On peut penser que les maires de grandes villes aient d'autres préoccupations et d'autres priorités que le sapin de Noel ou le Tour de France même si les provocations symboliques peuvent aussi avoir un aspect positif. Rien n'interdit d'en débattre.

Mais là où le bât blesse c'est quand, prenant prétexte de légitimes débats, les chiens de garde se livrent, comme l'extrait de la chronique de Praud le montre, à une attaque qui n'est pas sans rappeler les discours de l'extrême-droite des Drumont et autres Je suis partout**.

Les amalgames absurdes (le Tour de France, Versailles, Molière et Napoléon), la référence outrageusement anti-communiste (totalitarisme, Vladivostok, l'Archipel du Goulag), et l'obscénité krypto-fasciste (quand Praud craint qu'on lui coupe les mains comme cela fut fait, en vrai, à Victor Jarra, poète et chanteur communiste par la soldatesque de Pinochet), contribuent à créer un climat idéologique qui vire au brun le plus obscur.

Le problème est que 245.000 personnes ont regardé Pascal Praud entre 9h et 10h30 le 11 septembre dernier. Et que Zemmour a réuni 533.000 téléspectateurs. Certes il faut relativiser ces scores mais il reste que la capacité de nuisance des pamphlétaires de droite extrême ne peut être négligée surtout face à la faiblesse de l'audience des progressistes, quasiment absents des médias de masse. Capacité de nuisance encore renforcée par une fraction de polémistes se réclamant de la gauche tel Michel Onfray qui sèment encore plus de confusion. Même le journal Challenges ( qui appartient à Claude Pérdiel, milliardaire rocardo-macroniste) peut écrire: "Lors d'un débat sur C-News Onfray et Zemmour ont montré un consensus idéologique et politique de circonstance entre la gauche libertaire et la droite souverainiste." En effet ces deux-là ont un objectif commun : barrer la route à JL Mélenchon, seul candidat progressiste, républicain et patriote, capable de susciter une dynamique populaire.
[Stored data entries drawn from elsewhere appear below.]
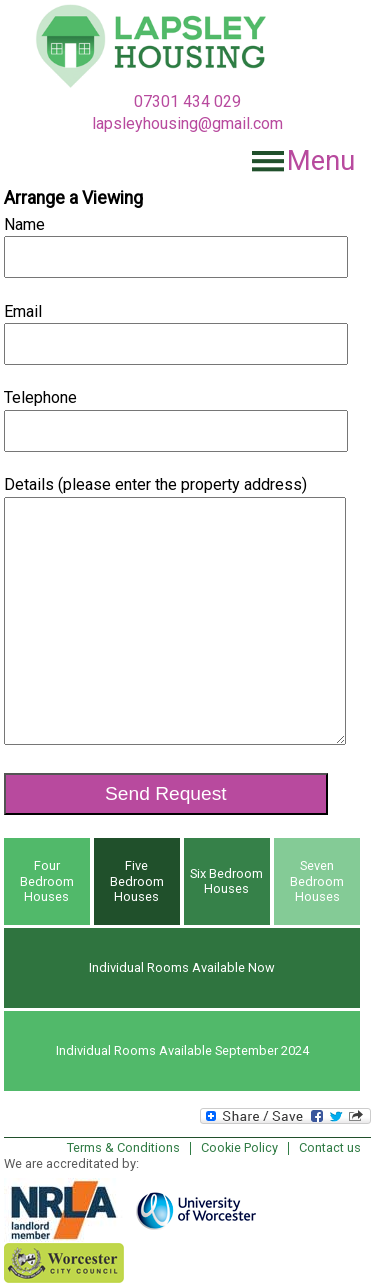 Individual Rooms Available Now (182, 967)
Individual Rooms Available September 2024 (182, 1050)
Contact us (330, 1147)
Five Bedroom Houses (137, 881)
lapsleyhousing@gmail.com (187, 123)
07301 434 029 (187, 101)
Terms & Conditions (123, 1147)
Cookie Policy (239, 1147)
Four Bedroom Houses (47, 881)
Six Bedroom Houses (226, 881)
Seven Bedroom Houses (317, 881)
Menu (321, 160) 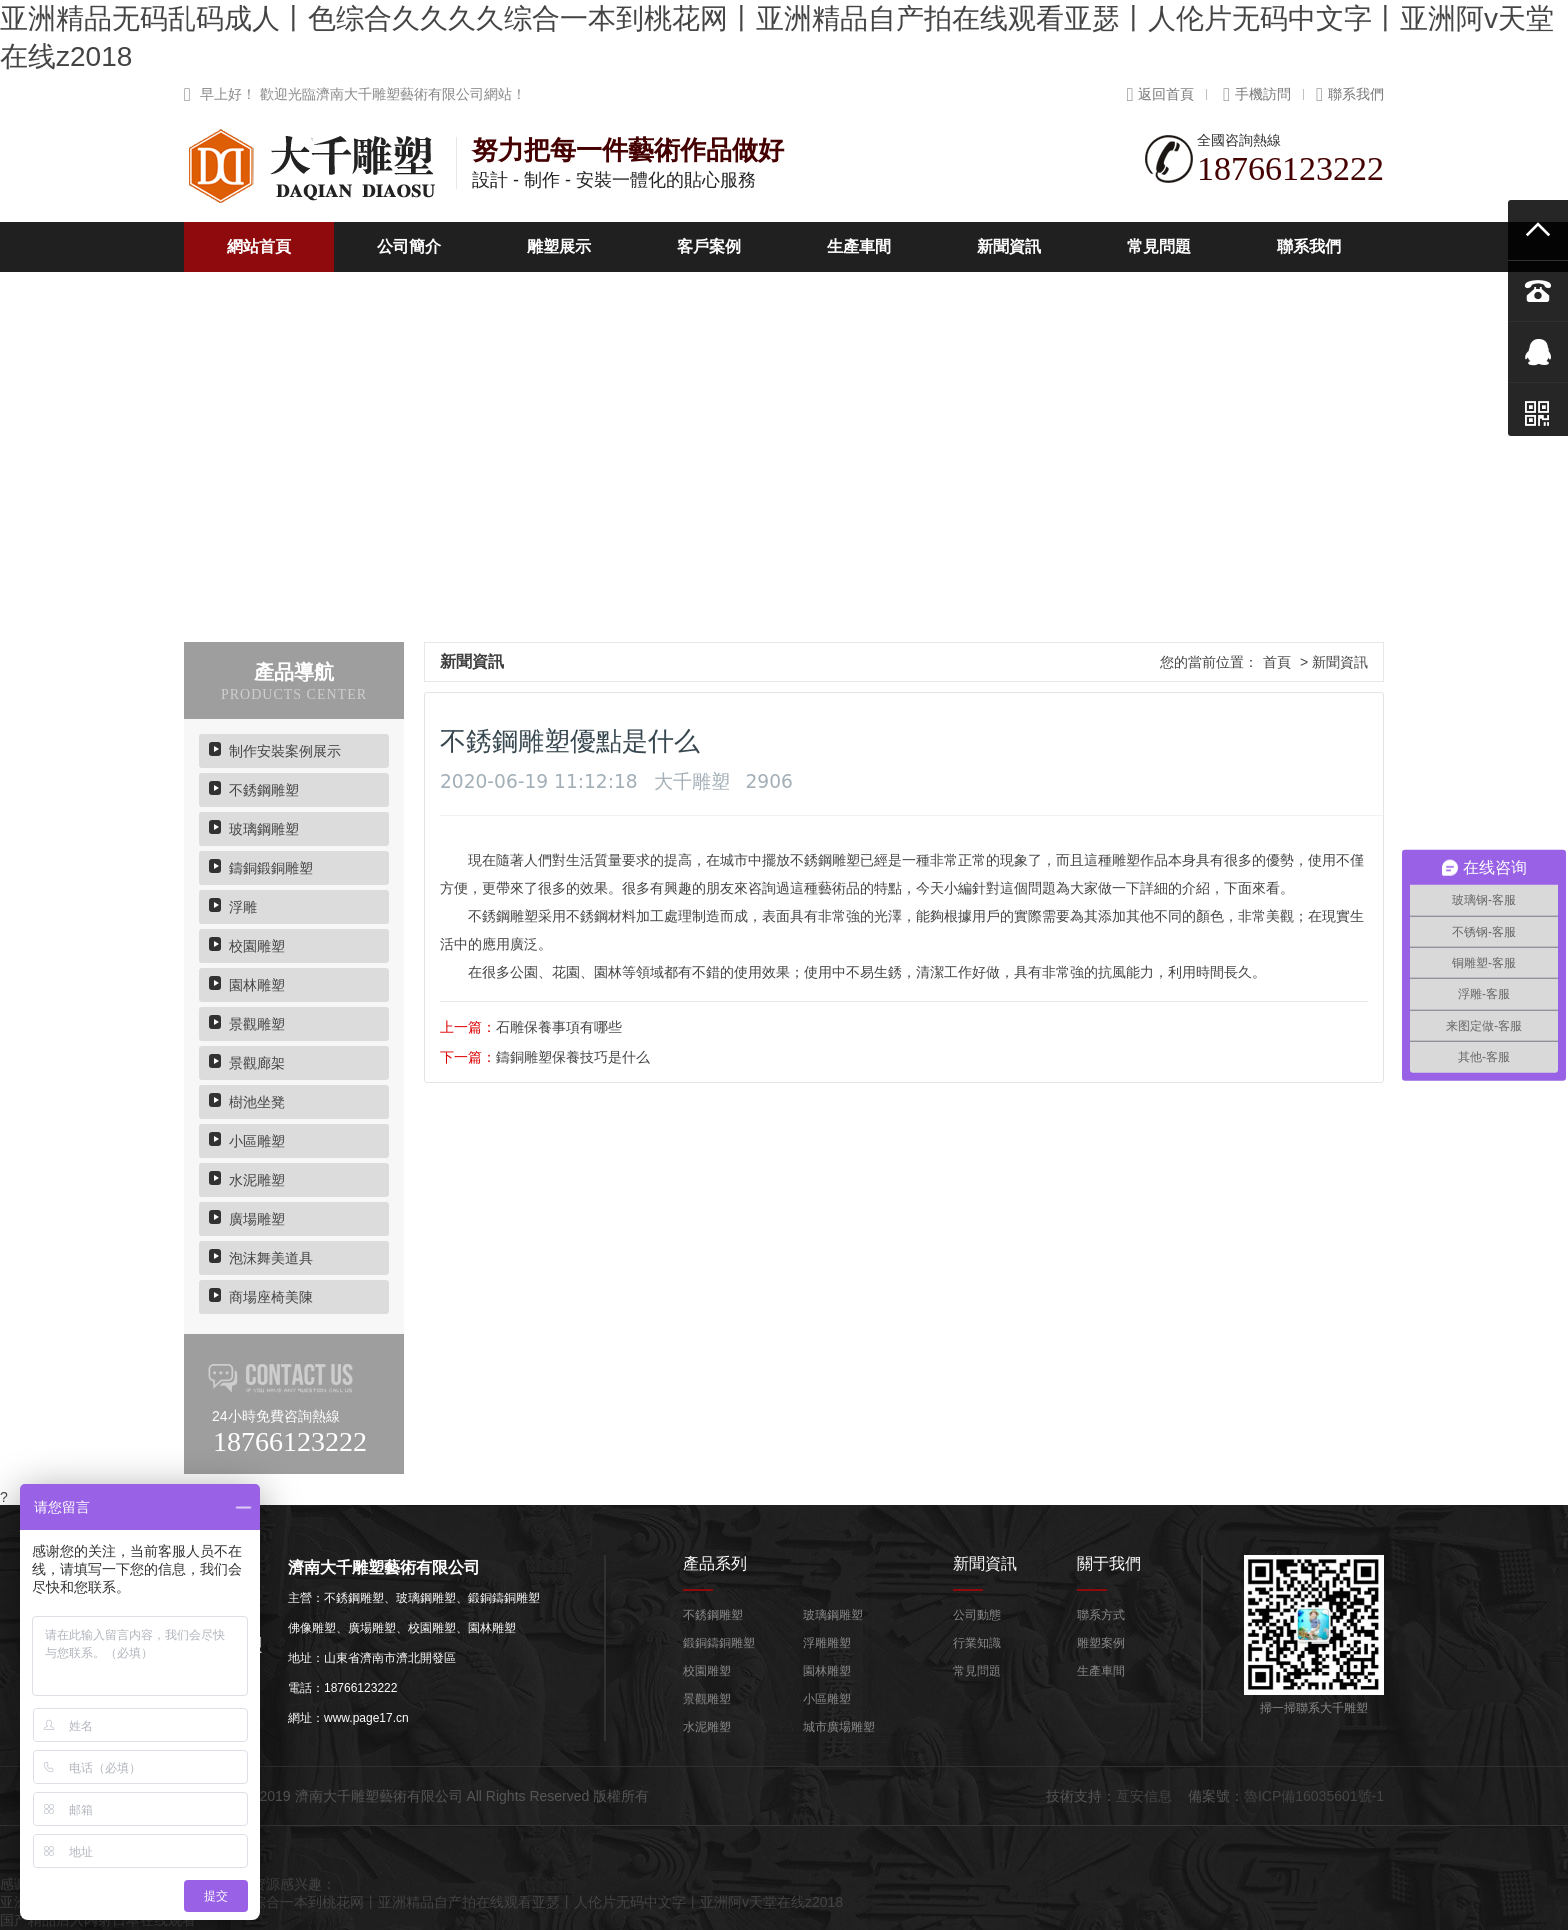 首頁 (1277, 662)
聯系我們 (1350, 94)
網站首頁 (259, 246)
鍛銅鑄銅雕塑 (719, 1643)
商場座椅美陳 (271, 1297)
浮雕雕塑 (827, 1643)
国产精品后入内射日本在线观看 (98, 1920)
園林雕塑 (257, 985)
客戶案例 (709, 246)
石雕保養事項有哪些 (559, 1027)
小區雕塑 (257, 1141)
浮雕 (243, 907)
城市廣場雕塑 (839, 1727)
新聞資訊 (1009, 246)
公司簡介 (409, 246)
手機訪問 (1257, 94)
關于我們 (1109, 1563)
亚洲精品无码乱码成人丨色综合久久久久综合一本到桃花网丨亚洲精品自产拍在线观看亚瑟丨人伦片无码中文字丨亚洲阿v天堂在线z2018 (421, 1902)
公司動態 (977, 1615)
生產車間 (859, 246)
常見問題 (1159, 246)
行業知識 (977, 1643)
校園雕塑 (257, 946)
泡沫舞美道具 (271, 1258)
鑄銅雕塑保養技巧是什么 (573, 1057)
L'un dénonce le représentant de la "jeunesse arabo-musulmane", l'autre "le Robespierre islamo-gauchiste". Tous les deux rêvent d'un(e) candidat(e) "souverainiste" unissant droite et gauche. "Le marxisme, voilà l'ennemi", pour paraphraser l'inoubliable André Tradieu***, qui divise la nation entre prolétaires et capitalistes alors que le clivage chez ces gens-là est à chercher du côté de la religion, des origines, de la culture, de la race ou que sais-je encore. Mais surtout "couvrez ce sein que je ne saurais voir" : la lutte des classes.
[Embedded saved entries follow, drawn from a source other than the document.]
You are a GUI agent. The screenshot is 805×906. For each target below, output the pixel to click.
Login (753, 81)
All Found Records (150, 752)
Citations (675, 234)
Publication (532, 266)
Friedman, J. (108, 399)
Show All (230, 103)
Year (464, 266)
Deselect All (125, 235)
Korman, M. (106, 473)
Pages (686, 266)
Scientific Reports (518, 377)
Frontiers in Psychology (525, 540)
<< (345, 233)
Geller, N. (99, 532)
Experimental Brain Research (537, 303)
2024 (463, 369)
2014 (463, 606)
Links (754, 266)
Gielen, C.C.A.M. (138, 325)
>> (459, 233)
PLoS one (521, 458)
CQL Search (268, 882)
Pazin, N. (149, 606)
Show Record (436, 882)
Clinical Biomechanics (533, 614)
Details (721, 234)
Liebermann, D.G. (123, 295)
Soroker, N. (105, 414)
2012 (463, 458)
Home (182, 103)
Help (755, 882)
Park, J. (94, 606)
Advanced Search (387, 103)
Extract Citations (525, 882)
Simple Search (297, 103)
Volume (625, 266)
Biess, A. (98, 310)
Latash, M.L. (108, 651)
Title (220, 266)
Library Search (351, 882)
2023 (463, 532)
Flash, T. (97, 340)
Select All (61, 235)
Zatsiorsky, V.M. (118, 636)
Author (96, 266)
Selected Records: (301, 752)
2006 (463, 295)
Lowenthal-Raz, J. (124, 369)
Tout ce qui peut brouiller, embrouiller, barbouiller, amalgamer, désorienter bref obscurcir la vérité des rapports de classes doit être caché. Et pour cela il faut tenir des discours qui prennent aux uns et aux autres. Ce fut la force des fascismes, ne l'oublions pas. Le parti nazi ne s'appelait-il pas "Parti national- socialiste des travailleurs allemands" (Nationalsozialistische Deutsche Arbeiterpartei-NSDAP)? Alors qu'il était le parti du grand capital contre les travailleurs (dont il interdit les syndicats), qu'il était anti-marxiste (il interdit le parti communiste et le parti social-démocrate) et anti-national (il amena le peuple allemand à la guerre, au crime et à la ruine). 

Clarté fut le nom de la revue d'Henri Barbusse, contre la guerre et contre le fascisme. Clarté fut aussi le journal de l'UEC (union des étudiants communistes).

Clarté doit être aujourd'hui notre objectif idéologique contre le confusionnisme quelque soit ses masques.

 

Antoine Manessis.

 

 

* Maires EELV de Lyon et Bordeaux.

** Je suis partout journal d'extrême-droite puis collaborationniste de 1930 à 1944.

*** Président du Conseil de 1929 à 1932, il finance sur fonds secrets les Ligues d'extrême-droite et proclame "Le communisme, voilà l'ennemi !".